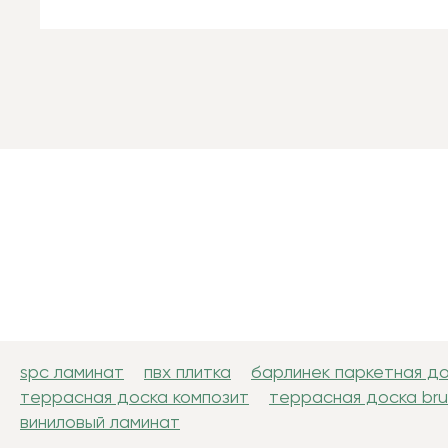
spc ламинат
пвх плитка
барлинек паркетная д
террасная доска композит
террасная доска br
виниловый ламинат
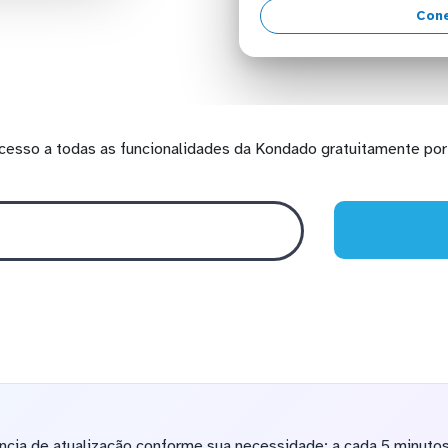
Con
cesso a todas as funcionalidades da Kondado gratuitamente por 
ncia de atualização conforme sua necessidade: a cada 5 minutos,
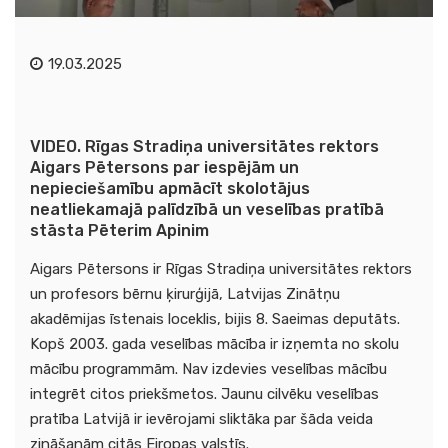
19.03.2025
VIDEO. Rīgas Stradiņa universitātes rektors
Aigars Pētersons par iespējām un
nepieciešamību apmācīt skolotājus
neatliekamajā palīdzībā un veselības pratībā
stāsta Pēterim Apinim
Aigars Pētersons ir Rīgas Stradiņa universitātes rektors
un profesors bērnu ķirurģijā, Latvijas Zinātņu
akadēmijas īstenais loceklis, bijis 8. Saeimas deputāts.
Kopš 2003. gada veselības mācība ir izņemta no skolu
mācību programmām. Nav izdevies veselības mācību
integrēt citos priekšmetos. Jaunu cilvēku veselības
pratība Latvijā ir ievērojami sliktāka par šāda veida
zināšanām citās Eiropas valstīs.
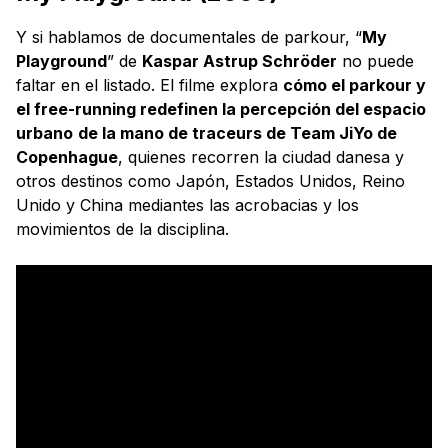
Y si hablamos de documentales de parkour, “
My
Playground
” de
Kaspar Astrup Schröder
no puede
faltar en el listado. El filme explora
cómo el parkour y
el free-running redefinen la percepción del espacio
urbano
de la mano de traceurs de Team JiYo de
Copenhague
, quienes recorren la ciudad danesa y
otros destinos como Japón, Estados Unidos, Reino
Unido y China mediantes las acrobacias y los
movimientos de la disciplina.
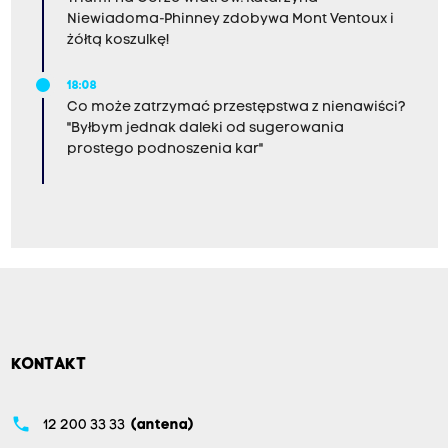
Niewiadoma-Phinney zdobywa Mont Ventoux i
żółtą koszulkę!
18:08
Co może zatrzymać przestępstwa z nienawiści?
"Byłbym jednak daleki od sugerowania
prostego podnoszenia kar"
KONTAKT
phone
12 200 33 33
(antena)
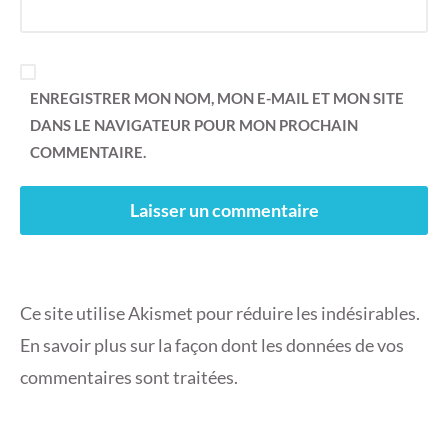
ENREGISTRER MON NOM, MON E-MAIL ET MON SITE
DANS LE NAVIGATEUR POUR MON PROCHAIN
COMMENTAIRE.
Ce site utilise Akismet pour réduire les indésirables.
En savoir plus sur la façon dont les données de vos
commentaires sont traitées
.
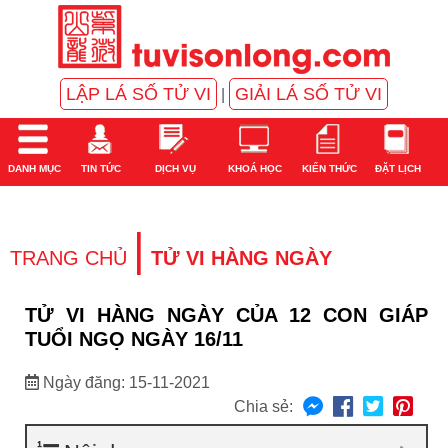
LẬP LÁ SỐ TỬ VI
GIẢI LÁ SỐ TỬ VI
|
DANH MỤC
TIN TỨC
DỊCH VỤ
KHOÁ HỌC
KIẾN THỨC
ĐẶT LỊCH
|
TRANG CHỦ
TỬ VI HÀNG NGÀY
TỬ VI HÀNG NGÀY CỦA 12 CON GIÁP
TUỔI NGỌ NGÀY 16/11
Ngày đăng: 15-11-2021
Chia sẻ:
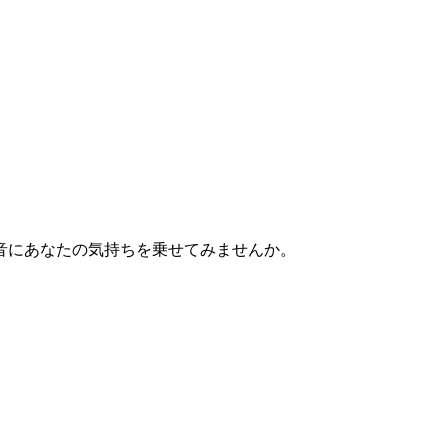
音にあなたの気持ちを乗せてみませんか。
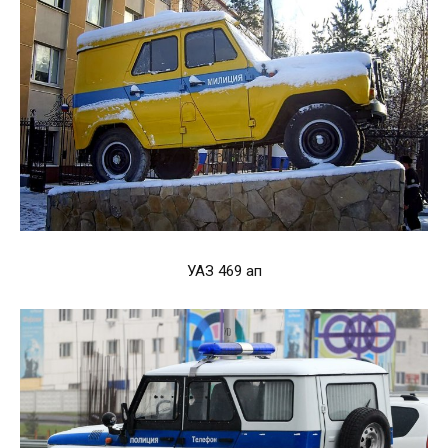
УАЗ 469 ап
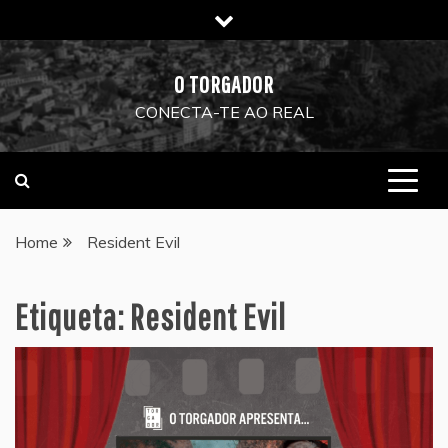
Skip
to
content
O TORGADOR
CONECTA-TE AO REAL
Home
Resident Evil
Etiqueta:
Resident Evil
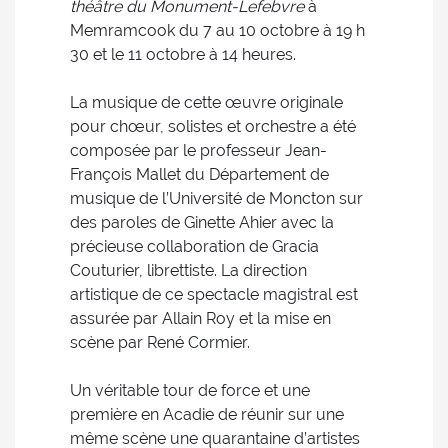
théâtre du Monument-Lefebvre
à
Memramcook du 7 au 10 octobre à 19 h
30 et le 11 octobre à 14 heures.
La musique de cette œuvre originale
pour chœur, solistes et orchestre a été
composée par le professeur Jean-
François Mallet du Département de
musique de l’Université de Moncton sur
des paroles de Ginette Ahier avec la
précieuse collaboration de Gracia
Couturier, librettiste. La direction
artistique de ce spectacle magistral est
assurée par Allain Roy et la mise en
scène par René Cormier.
Un véritable tour de force et une
première en Acadie de réunir sur une
même scène une quarantaine d’artistes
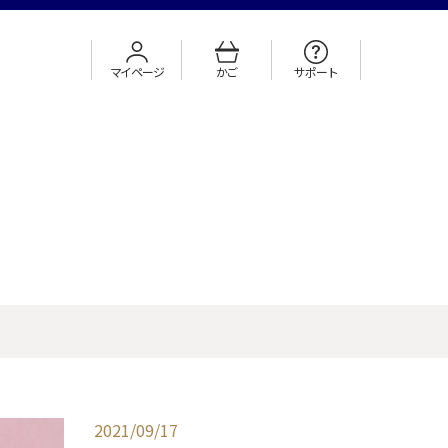
マイページ
かご
サポート
2021/09/17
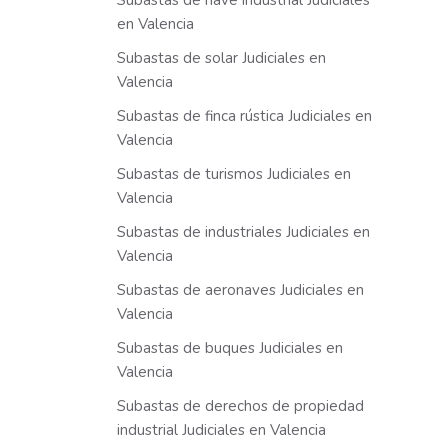
Subastas de nave industrial Judiciales
en Valencia
Subastas de solar Judiciales en
Valencia
Subastas de finca rústica Judiciales en
Valencia
Subastas de turismos Judiciales en
Valencia
Subastas de industriales Judiciales en
Valencia
Subastas de aeronaves Judiciales en
Valencia
Subastas de buques Judiciales en
Valencia
Subastas de derechos de propiedad
industrial Judiciales en Valencia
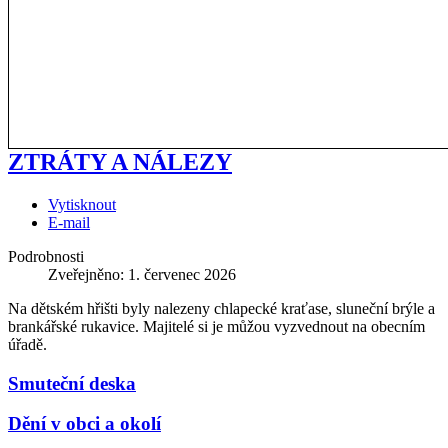
ZTRÁTY A NÁLEZY
Vytisknout
E-mail
Podrobnosti
Zveřejněno: 1. červenec 2026
Na dětském hřišti byly nalezeny chlapecké kraťase, sluneční brýle a
brankářské rukavice. Majitelé si je můžou vyzvednout na obecním
úřadě.
Smuteční deska
Dění v obci a okolí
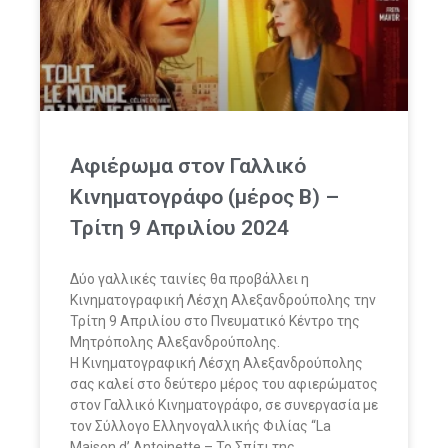
Αφιέρωμα στον Γαλλικό
Κινηματογράφο (μέρος Β) –
Τρίτη 9 Απριλίου 2024
Δύο γαλλικές ταινίες θα προβάλλει η
Κινηματογραφική Λέσχη Αλεξανδρούπολης την
Τρίτη 9 Απριλίου στο Πνευματικό Κέντρο της
Μητρόπολης Αλεξανδρούπολης.
Η Κινηματογραφική Λέσχη Αλεξανδρούπολης
σας καλεί στο δεύτερο μέρος του αφιερώματος
στον Γαλλικό Κινηματογράφο, σε συνεργασία με
τον Σύλλογο Ελληνογαλλικής Φιλίας “La
Maison d’ Antoinette – Το Σπίτι της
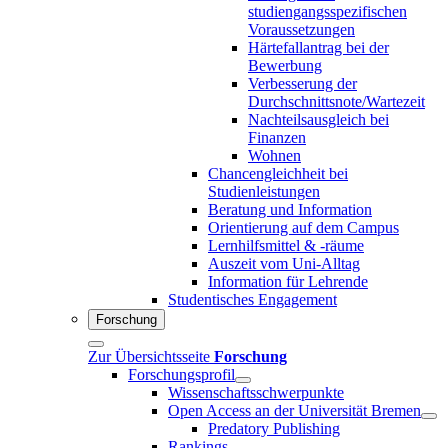
studiengangsspezifischen
Voraussetzungen
Härtefallantrag bei der
Bewerbung
Verbesserung der
Durchschnittsnote/Wartezeit
Nachteilsausgleich bei
Finanzen
Wohnen
Chancengleichheit bei
Studienleistungen
Beratung und Information
Orientierung auf dem Campus
Lernhilfsmittel & -räume
Auszeit vom Uni-Alltag
Information für Lehrende
Studentisches Engagement
Forschung
Zur Übersichtsseite
Forschung
Forschungsprofil
Wissenschaftsschwerpunkte
Open Access an der Universität Bremen
Predatory Publishing
Rankings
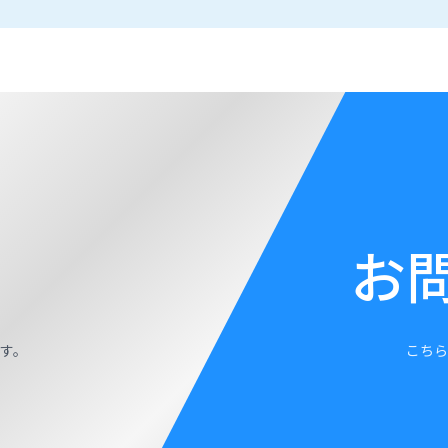
お
す。
こちら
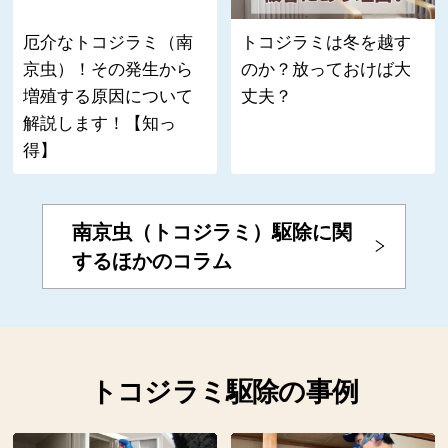
厄介なトコジラミ（南
トコジラミは冬を越す
京虫）！その発生から
のか？放っておけば大
増殖する原因について
丈夫？
解説します！【知っ
得】
南京虫（トコジラミ）駆除に関
するほかのコラム
トコジラミ駆除の事例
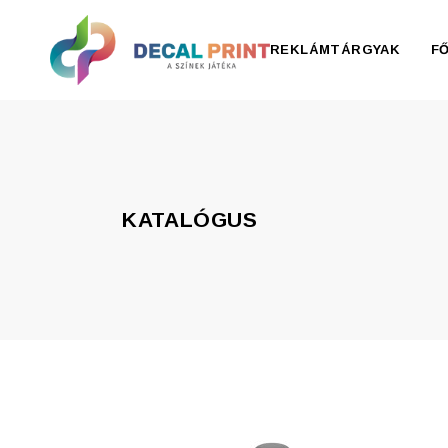
REKLÁMTÁRGYAK
F
Elektronika, pendrive
Esernyő, esőkabát
KATALÓGUS
Irodaszer
Írószer
Ivóedények
Kiegészítők
Konyha
Otthon
Ruházat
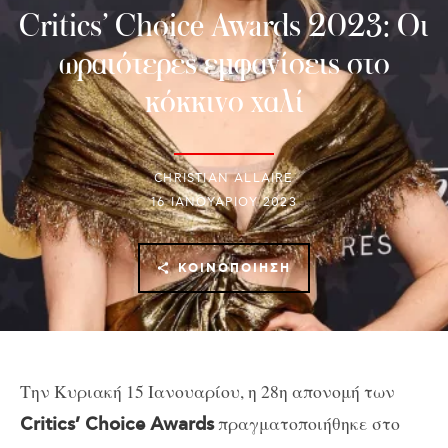
Critics’ Choice Awards 2023: Οι
ωραιότερες εμφανίσεις στο
κόκκινο χαλί
CHRISTIAN ALLAIRE
16 ΙΑΝΟΥΑΡΊΟΥ 2023
ΚΟΙΝΟΠΟΊΗΣΗ
Την Κυριακή 15 Ιανουαρίου, η 28η απονομή των
πραγματοποιήθηκε στο
Critics’ Choice Awards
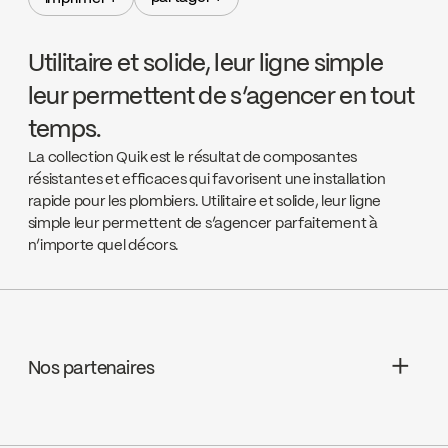
partager +
imprimer +
Utilitaire et solide, leur ligne simple
leur permettent de s’agencer en tout
temps.
La collection Quik est le résultat de composantes
résistantes et efficaces qui favorisent une installation
rapide pour les plombiers. Utilitaire et solide, leur ligne
simple leur permettent de s’agencer parfaitement à
n’importe quel décors.
Nos partenaires
Aquifier Distribution LTD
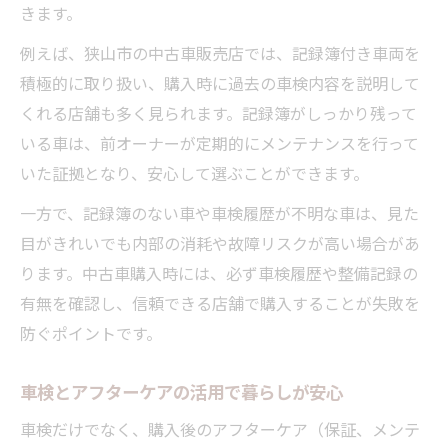
きます。
例えば、狭山市の中古車販売店では、記録簿付き車両を
積極的に取り扱い、購入時に過去の車検内容を説明して
くれる店舗も多く見られます。記録簿がしっかり残って
いる車は、前オーナーが定期的にメンテナンスを行って
いた証拠となり、安心して選ぶことができます。
一方で、記録簿のない車や車検履歴が不明な車は、見た
目がきれいでも内部の消耗や故障リスクが高い場合があ
ります。中古車購入時には、必ず車検履歴や整備記録の
有無を確認し、信頼できる店舗で購入することが失敗を
防ぐポイントです。
車検とアフターケアの活用で暮らしが安心
車検だけでなく、購入後のアフターケア（保証、メンテ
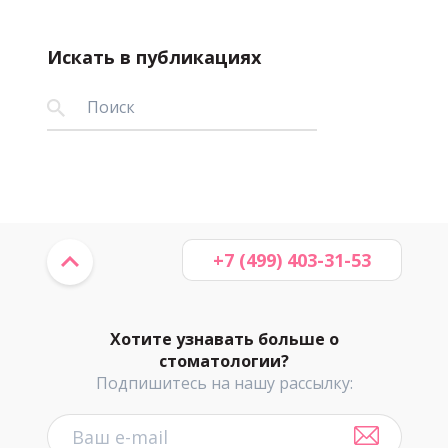
Искать в публикациях
+7 (499) 403-31-53
Хотите узнавать больше о
стоматологии?
Подпишитесь на нашу рассылку:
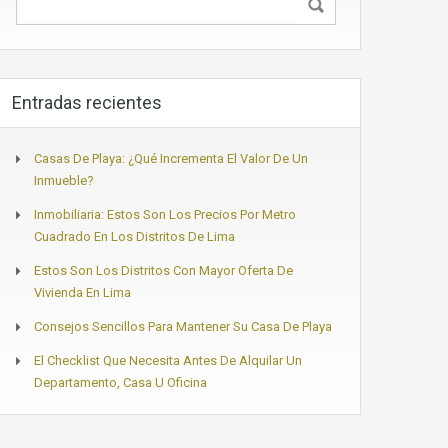
Entradas recientes
Casas De Playa: ¿Qué Incrementa El Valor De Un
Inmueble?
Inmobiliaria: Estos Son Los Precios Por Metro
Cuadrado En Los Distritos De Lima
Estos Son Los Distritos Con Mayor Oferta De
Vivienda En Lima
Consejos Sencillos Para Mantener Su Casa De Playa
El Checklist Que Necesita Antes De Alquilar Un
Departamento, Casa U Oficina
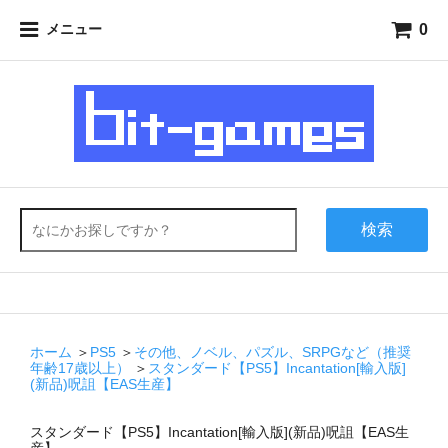
0
メニュー
検索
ホーム
＞
PS5
＞
その他、ノベル、パズル、SRPGなど（推奨
年齢17歳以上）
＞
スタンダード【PS5】Incantation[輸入版]
(新品)呪詛【EAS生産】
スタンダード【PS5】Incantation[輸入版](新品)呪詛【EAS生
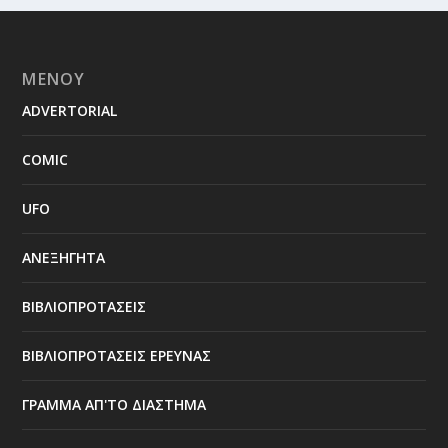
ΜΕΝΟΥ
ADVERTORIAL
COMIC
UFO
ΑΝΕΞΗΓΗΤΑ
ΒΙΒΛΙΟΠΡΟΤΑΣΕΙΣ
ΒΙΒΛΙΟΠΡΟΤΑΣΕΙΣ ΕΡΕΥΝΑΣ
ΓΡΑΜΜΑ ΑΠ'ΤΟ ΔΙΑΣΤΗΜΑ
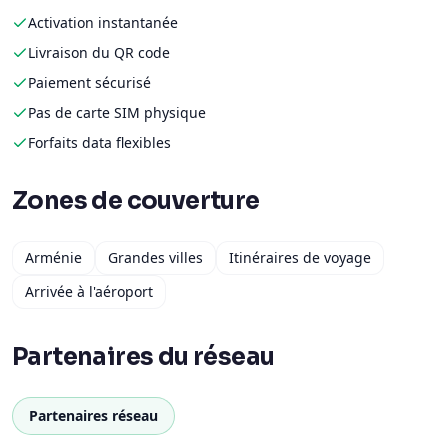
Activation instantanée
Livraison du QR code
Paiement sécurisé
Pas de carte SIM physique
Forfaits data flexibles
Zones de couverture
Arménie
Grandes villes
Itinéraires de voyage
Arrivée à l'aéroport
Partenaires du réseau
Partenaires réseau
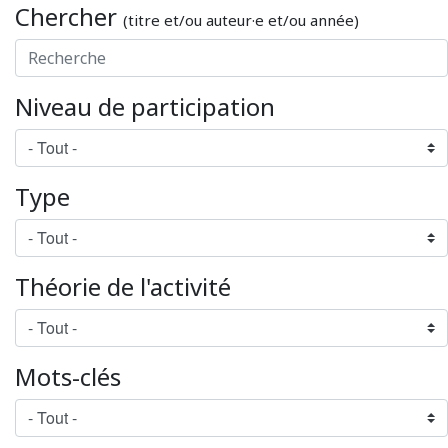
Chercher
(titre et/ou auteur·e et/ou année)
Niveau de participation
Type
Théorie de l'activité
Mots-clés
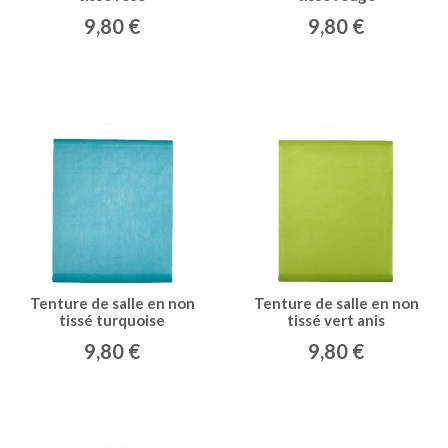
9,80 €
9,80 €
Tenture de salle en non
Tenture de salle en non
tissé turquoise
tissé vert anis
9,80 €
9,80 €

→ **WHAT TO PRODUCE**: Show every line of the material that includes the string "Utilitaire".

→ **WRITTEN RESPONSE**:
Utilitaire et solide, leur ligne simple
rapide pour les plombiers. Utilitaire et solide, leur ligne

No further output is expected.